Business teams are often focused on departmental goals: How can we reduce the amount of time needed to open and close cases? How can we identify and prioritize leads faster? How can we streamline new customer onboarding? In contrast, as the IT leader, you need to ensure new processes in one department don’t break automation in another department or introduce security vulnerabilities. It’s your job to identify and flag where and how each project impacts other areas of the business: If a service case gets opened, will that also impact the renewal pipeline? And if so, who needs to be notified? What systems need to be connected? Forge an ongoing relationship to keep that complete business vision front and center at all times. 
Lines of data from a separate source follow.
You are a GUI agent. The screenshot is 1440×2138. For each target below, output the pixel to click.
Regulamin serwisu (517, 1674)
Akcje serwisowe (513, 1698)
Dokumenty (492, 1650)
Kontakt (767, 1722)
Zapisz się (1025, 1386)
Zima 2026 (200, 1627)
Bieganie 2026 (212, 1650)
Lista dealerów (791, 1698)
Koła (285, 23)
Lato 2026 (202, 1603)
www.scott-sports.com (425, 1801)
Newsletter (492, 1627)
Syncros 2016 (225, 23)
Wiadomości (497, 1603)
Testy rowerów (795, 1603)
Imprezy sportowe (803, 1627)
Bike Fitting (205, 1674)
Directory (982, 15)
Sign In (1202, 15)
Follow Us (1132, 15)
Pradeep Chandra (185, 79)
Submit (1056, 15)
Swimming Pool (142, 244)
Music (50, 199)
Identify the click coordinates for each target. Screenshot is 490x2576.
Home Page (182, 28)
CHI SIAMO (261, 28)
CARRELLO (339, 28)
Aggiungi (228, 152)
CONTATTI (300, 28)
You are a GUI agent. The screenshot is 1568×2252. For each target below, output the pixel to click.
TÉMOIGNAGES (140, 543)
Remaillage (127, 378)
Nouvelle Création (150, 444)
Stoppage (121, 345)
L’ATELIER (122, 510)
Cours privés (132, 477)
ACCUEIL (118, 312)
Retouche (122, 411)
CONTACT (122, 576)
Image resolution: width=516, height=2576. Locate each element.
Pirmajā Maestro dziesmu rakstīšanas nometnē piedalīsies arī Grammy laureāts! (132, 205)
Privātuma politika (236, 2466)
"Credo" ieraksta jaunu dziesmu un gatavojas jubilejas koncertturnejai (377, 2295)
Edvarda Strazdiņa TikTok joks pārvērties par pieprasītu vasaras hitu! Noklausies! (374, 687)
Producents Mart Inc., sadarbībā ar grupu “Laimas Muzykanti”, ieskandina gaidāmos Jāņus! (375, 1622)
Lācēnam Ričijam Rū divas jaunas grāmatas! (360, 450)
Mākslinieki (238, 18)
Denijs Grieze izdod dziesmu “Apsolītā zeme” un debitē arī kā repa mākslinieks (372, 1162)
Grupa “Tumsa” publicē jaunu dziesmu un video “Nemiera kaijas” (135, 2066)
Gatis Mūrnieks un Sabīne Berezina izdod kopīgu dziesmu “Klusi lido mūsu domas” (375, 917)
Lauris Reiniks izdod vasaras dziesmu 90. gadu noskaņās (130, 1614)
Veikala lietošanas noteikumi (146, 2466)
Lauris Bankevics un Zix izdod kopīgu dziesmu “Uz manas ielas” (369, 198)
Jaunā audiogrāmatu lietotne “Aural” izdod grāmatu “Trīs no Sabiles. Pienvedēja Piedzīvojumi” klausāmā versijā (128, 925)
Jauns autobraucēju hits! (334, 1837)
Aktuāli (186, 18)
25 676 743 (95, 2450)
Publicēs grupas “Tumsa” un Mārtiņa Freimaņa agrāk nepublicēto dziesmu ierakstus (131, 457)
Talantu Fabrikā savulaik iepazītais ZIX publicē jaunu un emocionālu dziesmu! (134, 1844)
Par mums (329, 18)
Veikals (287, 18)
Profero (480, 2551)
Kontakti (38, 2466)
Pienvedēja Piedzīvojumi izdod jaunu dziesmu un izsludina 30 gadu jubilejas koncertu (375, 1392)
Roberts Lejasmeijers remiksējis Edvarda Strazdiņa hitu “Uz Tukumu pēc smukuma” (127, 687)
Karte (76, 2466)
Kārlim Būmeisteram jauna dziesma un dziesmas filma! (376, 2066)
It’s also important to get agreement on how you’ll meet the needs and expectations of the end users. Maybe the automated workflow needs to help the sales rep generate quotes faster, or the service rep quickly authenticate customers, or the insurance adjuster streamline the claims process. Will this require customization? What systems are involved? What departments? How does this affect or change the current workflow? Scope the project up front to avoid surprises later about what can or can’t be built for the end user. 

Finally, get clear on roles: who owns what and who is accountable if there are problems? Once multiple sets of people are building, creating, and testing, accountability gets tricky. Ensure you have clear expectations on how to route issues, who is responsible for fixing them, and in what timeframe. Otherwise, IT may be blamed for what business users create, or vice versa, all while customers or employees wait for the fix and lose trust in the process.  

Low code works. Now make it work for you.

Over the last 18 months, IT leaders have experimented with giving business users low-code automation tools to create seamless, connected experiences for customers and employees. These tests went better than expected and for a large majority, their fears didn’t play out: 90% of IT and business decision makers saw improvements in IT-business alignment over the past year. 

Now’s the time to ramp up adoption of low code to ease the burden on IT, automate rote tasks that slow your teams down, and help your organization adapt and innovate. With the right governance, tools, and partnership, low code works, and your automation success depends on it.